● Problem
Beneath this task are records; print exactly the stretch of them from the line with "Stühle und Tische mit nostalgischem Flair" through the line with "ein, in verschiedene Epochen einzutauchen.", both ends included.

● Extracted data
---

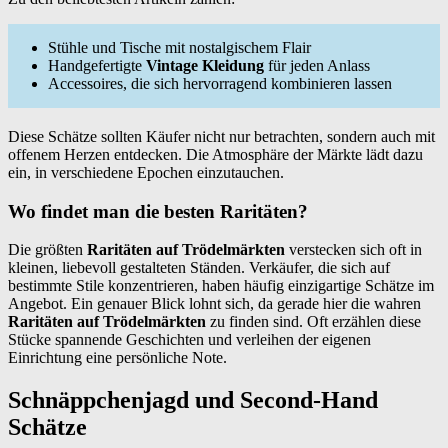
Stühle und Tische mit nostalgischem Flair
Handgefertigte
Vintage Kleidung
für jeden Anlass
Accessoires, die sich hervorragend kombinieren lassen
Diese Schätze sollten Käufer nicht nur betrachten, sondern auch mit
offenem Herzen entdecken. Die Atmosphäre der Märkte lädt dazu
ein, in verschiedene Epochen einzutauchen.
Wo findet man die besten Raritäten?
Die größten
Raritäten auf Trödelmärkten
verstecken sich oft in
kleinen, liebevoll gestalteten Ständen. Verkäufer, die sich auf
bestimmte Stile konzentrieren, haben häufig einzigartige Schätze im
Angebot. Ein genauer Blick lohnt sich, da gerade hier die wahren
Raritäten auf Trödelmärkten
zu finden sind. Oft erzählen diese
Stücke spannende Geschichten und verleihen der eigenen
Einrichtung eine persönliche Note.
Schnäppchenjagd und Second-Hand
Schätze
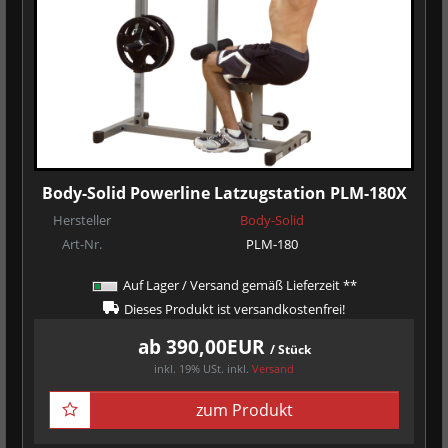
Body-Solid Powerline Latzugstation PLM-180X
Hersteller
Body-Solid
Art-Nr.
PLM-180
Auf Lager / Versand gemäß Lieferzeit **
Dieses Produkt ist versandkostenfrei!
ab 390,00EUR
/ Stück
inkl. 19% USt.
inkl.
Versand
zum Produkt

---

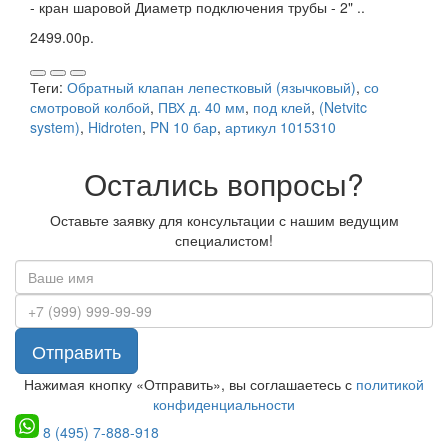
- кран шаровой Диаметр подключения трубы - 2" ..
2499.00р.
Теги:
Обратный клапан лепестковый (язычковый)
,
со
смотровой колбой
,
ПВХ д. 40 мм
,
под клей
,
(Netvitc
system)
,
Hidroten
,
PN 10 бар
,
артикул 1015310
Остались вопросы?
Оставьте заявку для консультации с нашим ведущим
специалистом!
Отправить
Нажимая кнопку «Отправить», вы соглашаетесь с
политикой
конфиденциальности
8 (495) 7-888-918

---

● Answer space
Stühle und Tische mit nostalgischem Flair
Handgefertigte
Vintage Kleidung
für jeden Anlass
Accessoires, die sich hervorragend kombinieren lassen
Diese Schätze sollten Käufer nicht nur betrachten, sondern auch mit
offenem Herzen entdecken. Die Atmosphäre der Märkte lädt dazu
ein, in verschiedene Epochen einzutauchen.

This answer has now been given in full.